At the dawn of the New Testament, John the Baptist stands by the Jordan River proclaiming, “Behold, the Lamb of God who takes away the sin of the world” (John 1:29). The angel Gabriel tells Joseph that “his name will be called Jesus, for he will save his people from their sins” (Matthew 1:21). Jesus repeatedly tells his disciples, “The Son of Man must suffer many things and be rejected by the elders and chief priests and scribes, and be killed, and on the third day be raised” (Luke 9:22).

Sacrifice. Jesus Crucified for you.

Sacrifice is the beating heart of the Scriptures, but also of our Christian faith. Take this away, and we’re worse off than the Tin Man in The Wizard of Oz; we are of all people most to be pitied (1 Corinthians 15). But in fact, Paul declares, he last enemy is defeated. Christ is risen. Sacrifice. Jesus Crucified for you. The blood of Christ cleanses you from all sin.

Still, many cry foul: “that’s outrageous. That sounds too good to be true. That’s too easy; God let’s bad people off the hook.”

Or, as Rod Rosenbladt writes in his little booklet Christ Alone:

“To which many reply ‘It can’t be that simple! Only Christ and his death? And I am forgiven? That has no analogy in my world. It can’t be true.’

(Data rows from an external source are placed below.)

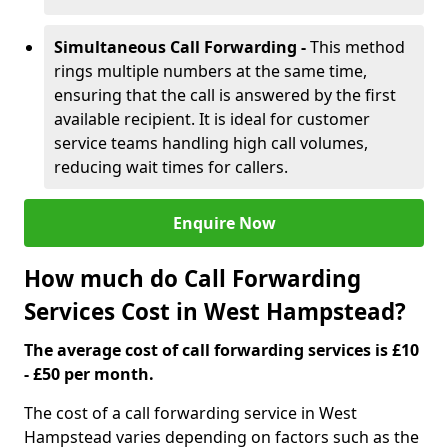
Simultaneous Call Forwarding -
This method
rings multiple numbers at the same time,
ensuring that the call is answered by the first
available recipient. It is ideal for customer
service teams handling high call volumes,
reducing wait times for callers.
Enquire Now
How much do Call Forwarding
Services Cost in West Hampstead?
The average cost of call forwarding services is £10
- £50 per month.
The cost of a call forwarding service in West
Hampstead varies depending on factors such as the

But it is not without analogy. Western Literature is replete with analogies. One need only think, for example, of Dicken’s Tale of Two Cities and the main character giving his life for his double. In a lesser vein, think of Spock dying to save his fellow crew members in the Star Trek film The Wrath of Khan. Or of Tim Robbins’s character (at great cost) making opera and Mozart and cold beer available for his fellow prisoners in The Shawshank Redemption...These and many others are lesser pictures of the Great Picture.”[1]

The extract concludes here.